During the brief time period when dental and vision coverage was suspended under Medicaid, Collins did not take any new patients at Red Bird Clinic, and limited treatment of Medicaid patients at his private practice to those who were in pain, eating the cost that patients couldn’t afford to pay.
“Medicaid is not and should not be a way of life, but it is a way out of poverty,” Collins said. “I totally agree with work ethics, but I also know you have to crawl before you walk and walk before you run. I was not an Obama supporter; I am a mountain supporter. I am whatever takes care of my people.”
Tara Boling is the Director of Medical Case Management at Mathew 25 AIDS Services in Western Kentucky. The nonprofit covers 25 counties in Kentucky, and seeks to support, educate and treat those infected with and affected by HIV/AIDS.
“We don’t have the funds to provide free medical care, prescription drugs and taxi services to all. We need help,” Boling said.
Boling said that billing Medicaid for medical, dental and vision care, as well as transportation costs, allows Mathew 25 to spend their limited resources on other necessary services to help support their patients, like housing assistance, substance abuse, and mental health counseling, groceries, and child care.
Boling says the rapid changes being made are causing confusion and anxiety among her patients, many of whom use Medicaid to access life-saving medication. Though many of her patients have been designated as medically frail by the state, she says it’s not entirely clear whether or not they will still need to meet certain requirements to maintain coverage. Without taking their medications, she says they could become seriously ill and be at greater risk of transmitting HIV/AIDS to others. In both scenarios, she says the burden will eventually fall on taxpayers.
“One way or another this falls on taxpayers, so we might as well pay up front to protect lives,” Boling says.
If the waiver is approved, Pugel is “certain that it will be relitigated in some way.” He says it will either be sent up to the Supreme Court, or it will be rolled back by a new administration if a new governor is elected in 2019. The Kentucky Equal Justice Center, Southern Poverty Law Center and the National Health Law Project are representing 15 Kentucky plaintiffs, and have all said they are prepared to relitigate after October 1.
For now, Kentucky has the same kind of Medicaid expansion under Bevin that it had under the previous administration, with the same requirements, same benefits, and being reimbursed the same way.
“The law has protected Medicaid. These changes are illegal.
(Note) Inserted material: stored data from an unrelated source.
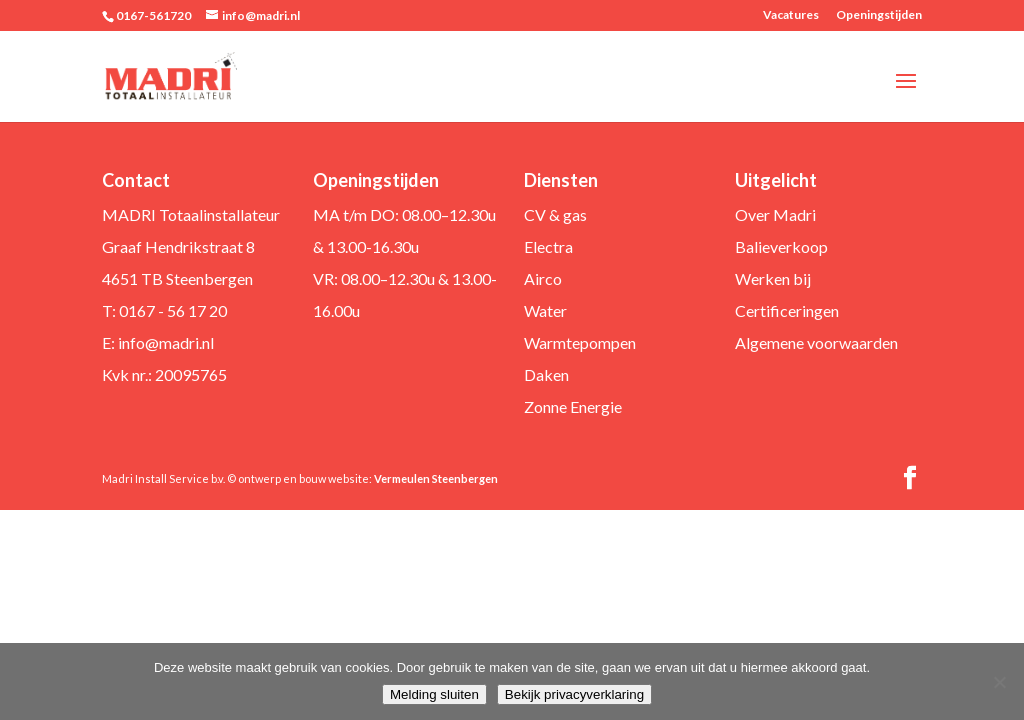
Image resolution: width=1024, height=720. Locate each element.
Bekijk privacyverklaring (574, 694)
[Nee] (999, 682)
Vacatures (791, 15)
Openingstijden (879, 15)
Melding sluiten (434, 694)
These changes do not support the purposes of Medicaid as written in the Social Security Act, and so, when the Trump and Bevin administrations tried to bend or break that law, the court stepped in and said, ‘No, you can’t do that,’” Pugel said.
Koch says that whatever happens with the waiver, KVH will continue doing all that it can to provide Kentuckians with the most up-to-date information they have in order to keep people informed of their coverage options and their rights to healthcare access.
“It’s going to be a battle to try and help folks navigate this incredibly complex system,” Koch said. “But we’re ready to fight that fight.”
Ivy Brashear is the Appalachian Transition Coordinator at the Mountain Association for Community Economic Development in Berea, Ky.